Issues

USFS opens comment period for draft sage-grouse protection plan. Late last week, the U.S. Forest Service (USFS) unveiled proposed changes to Obama-era greater sage-grouse conservation plans in five Western states.

On Friday, the agency released draft plans altering rules put in place in 2015 by the Obama administration, generally viewed as keeping the bird from being listed for federal protections under the Endangered Species Act (ESA). The new plans cover 8,000 square miles of greater sage-grouse habitat in Idaho, Colorado, Nevada, Wyoming and Utah.
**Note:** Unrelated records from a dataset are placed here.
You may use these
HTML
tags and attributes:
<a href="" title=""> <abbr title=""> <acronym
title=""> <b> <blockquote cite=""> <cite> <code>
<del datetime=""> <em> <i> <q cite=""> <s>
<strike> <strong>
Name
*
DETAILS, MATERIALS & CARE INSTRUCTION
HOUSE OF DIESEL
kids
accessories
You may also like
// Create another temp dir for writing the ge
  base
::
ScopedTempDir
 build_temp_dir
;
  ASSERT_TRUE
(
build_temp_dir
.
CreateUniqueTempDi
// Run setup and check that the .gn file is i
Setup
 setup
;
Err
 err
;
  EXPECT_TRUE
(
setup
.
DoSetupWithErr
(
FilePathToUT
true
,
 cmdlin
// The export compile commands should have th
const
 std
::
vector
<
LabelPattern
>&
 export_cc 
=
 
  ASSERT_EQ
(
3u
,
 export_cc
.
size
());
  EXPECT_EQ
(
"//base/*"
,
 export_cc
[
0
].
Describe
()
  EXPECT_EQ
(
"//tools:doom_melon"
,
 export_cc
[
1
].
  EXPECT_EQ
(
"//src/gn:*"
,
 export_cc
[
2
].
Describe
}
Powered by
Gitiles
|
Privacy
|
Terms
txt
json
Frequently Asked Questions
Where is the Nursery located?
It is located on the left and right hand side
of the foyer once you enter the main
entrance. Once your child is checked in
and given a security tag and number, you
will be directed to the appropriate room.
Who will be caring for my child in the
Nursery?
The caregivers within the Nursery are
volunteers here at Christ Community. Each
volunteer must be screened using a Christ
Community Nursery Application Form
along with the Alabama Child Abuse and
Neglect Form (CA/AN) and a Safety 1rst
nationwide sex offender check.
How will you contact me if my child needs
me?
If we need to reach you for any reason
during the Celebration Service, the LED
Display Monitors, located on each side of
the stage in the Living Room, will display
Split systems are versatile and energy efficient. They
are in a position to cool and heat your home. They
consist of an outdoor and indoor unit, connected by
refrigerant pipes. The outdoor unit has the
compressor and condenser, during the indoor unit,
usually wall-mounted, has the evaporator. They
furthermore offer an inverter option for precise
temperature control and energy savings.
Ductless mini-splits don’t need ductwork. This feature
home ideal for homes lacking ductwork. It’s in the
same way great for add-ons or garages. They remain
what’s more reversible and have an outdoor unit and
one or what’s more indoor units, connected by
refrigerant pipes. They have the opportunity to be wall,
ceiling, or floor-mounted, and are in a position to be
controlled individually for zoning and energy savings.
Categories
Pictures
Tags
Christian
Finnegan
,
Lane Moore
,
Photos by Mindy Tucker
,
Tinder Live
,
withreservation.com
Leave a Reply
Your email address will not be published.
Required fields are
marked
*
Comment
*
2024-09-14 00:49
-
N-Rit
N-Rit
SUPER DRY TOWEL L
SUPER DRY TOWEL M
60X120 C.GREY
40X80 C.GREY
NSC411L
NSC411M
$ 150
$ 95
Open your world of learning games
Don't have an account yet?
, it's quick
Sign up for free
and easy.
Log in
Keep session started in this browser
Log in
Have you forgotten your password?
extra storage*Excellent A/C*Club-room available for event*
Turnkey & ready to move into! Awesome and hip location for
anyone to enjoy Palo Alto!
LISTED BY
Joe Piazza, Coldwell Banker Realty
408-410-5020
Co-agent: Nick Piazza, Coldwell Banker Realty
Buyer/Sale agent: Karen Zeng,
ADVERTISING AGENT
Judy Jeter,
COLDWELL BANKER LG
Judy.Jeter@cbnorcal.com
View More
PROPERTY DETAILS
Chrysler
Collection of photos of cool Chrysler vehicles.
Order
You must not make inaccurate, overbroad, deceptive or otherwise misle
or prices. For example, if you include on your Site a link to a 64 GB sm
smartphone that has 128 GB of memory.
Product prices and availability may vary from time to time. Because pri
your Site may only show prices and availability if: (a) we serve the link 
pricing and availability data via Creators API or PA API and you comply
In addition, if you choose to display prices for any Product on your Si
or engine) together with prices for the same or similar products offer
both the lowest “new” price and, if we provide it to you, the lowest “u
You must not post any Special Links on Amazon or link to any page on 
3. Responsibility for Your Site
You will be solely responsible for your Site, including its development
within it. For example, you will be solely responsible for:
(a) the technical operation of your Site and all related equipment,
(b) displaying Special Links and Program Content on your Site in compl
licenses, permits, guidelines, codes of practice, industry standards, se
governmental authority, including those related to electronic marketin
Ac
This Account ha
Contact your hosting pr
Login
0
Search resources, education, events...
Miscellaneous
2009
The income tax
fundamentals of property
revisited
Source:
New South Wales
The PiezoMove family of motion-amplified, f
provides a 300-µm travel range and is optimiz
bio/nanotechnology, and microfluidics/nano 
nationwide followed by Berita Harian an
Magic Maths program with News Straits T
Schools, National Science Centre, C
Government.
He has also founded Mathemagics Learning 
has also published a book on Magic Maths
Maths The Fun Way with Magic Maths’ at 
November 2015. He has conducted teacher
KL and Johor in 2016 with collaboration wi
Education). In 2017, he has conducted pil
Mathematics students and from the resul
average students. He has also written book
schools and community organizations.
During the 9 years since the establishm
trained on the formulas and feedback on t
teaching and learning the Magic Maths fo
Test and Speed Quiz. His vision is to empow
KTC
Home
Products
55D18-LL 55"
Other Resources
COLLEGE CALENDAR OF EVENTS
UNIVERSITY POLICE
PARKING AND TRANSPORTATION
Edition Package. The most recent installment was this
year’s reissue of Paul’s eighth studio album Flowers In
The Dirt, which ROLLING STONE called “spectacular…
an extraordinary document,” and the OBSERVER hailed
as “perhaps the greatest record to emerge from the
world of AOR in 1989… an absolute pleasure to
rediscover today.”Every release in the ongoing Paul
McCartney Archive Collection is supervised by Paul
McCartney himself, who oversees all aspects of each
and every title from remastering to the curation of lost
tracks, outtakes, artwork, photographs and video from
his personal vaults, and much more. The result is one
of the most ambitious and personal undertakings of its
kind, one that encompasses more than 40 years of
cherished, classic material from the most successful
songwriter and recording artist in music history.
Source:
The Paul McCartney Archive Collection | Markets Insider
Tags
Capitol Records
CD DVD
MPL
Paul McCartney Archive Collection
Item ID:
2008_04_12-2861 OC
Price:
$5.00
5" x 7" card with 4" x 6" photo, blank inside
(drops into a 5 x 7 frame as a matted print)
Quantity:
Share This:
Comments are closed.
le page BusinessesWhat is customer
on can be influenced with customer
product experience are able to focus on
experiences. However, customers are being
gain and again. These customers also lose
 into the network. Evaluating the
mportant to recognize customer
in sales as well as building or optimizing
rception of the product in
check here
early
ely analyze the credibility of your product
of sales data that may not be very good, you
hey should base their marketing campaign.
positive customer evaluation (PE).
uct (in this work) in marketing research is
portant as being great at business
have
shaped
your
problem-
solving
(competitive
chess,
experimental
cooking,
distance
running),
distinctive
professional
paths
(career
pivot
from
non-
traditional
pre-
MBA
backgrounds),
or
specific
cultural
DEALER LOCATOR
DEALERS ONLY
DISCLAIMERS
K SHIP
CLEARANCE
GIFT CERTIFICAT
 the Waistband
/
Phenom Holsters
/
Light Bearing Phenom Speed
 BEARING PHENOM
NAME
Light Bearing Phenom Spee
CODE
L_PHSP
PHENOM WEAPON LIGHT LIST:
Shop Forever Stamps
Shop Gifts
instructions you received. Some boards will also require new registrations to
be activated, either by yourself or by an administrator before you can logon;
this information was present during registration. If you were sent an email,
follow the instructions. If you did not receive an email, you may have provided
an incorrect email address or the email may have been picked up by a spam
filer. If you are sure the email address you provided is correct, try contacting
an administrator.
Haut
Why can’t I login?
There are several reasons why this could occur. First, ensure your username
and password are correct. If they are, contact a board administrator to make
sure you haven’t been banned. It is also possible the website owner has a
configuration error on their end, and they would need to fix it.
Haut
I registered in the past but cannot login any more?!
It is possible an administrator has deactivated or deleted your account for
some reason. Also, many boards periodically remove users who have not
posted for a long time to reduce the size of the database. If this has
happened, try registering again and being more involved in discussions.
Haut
The draft environmental impact statement (EIS), which proposes amending land-use management plans governing national forests and grasslands, keeps sage grouse protection measures in place in most of the areas covered by the original federal blueprint.

Overall, the Forest Service’s draft EIS proposes changes in how the agency looks at a “desired condition” to describe “specific social, economic and/or ecological characteristics of the plan area or a portion of the plan area toward which management of the land and resources should be directed,” states the draft EIS’s executive summary.

According to Bridger-Teton National Forest spokeswoman Mary Cernicek, “The purpose of the proposed changes is to improve the clarity, efficiency and implementation of the current greater sage-grouse plans, including promoting landscape-scale alignment with state efforts.”

The draft EIS was published in the Federal Register on Oct. 4, opening a 90-day public comment period will end near Jan 3. In the meantime, the Forest Service has scheduled public comment open houses for each state.

Limbo of lizard’s legal status threatens industry. In August, Texas Comptroller Glenn Hegar proposed a complete overhaul of sagebrush lizard conservation, in an effort to strike a balance between protecting the tiny reptile and maintaining economic prosperity in the state.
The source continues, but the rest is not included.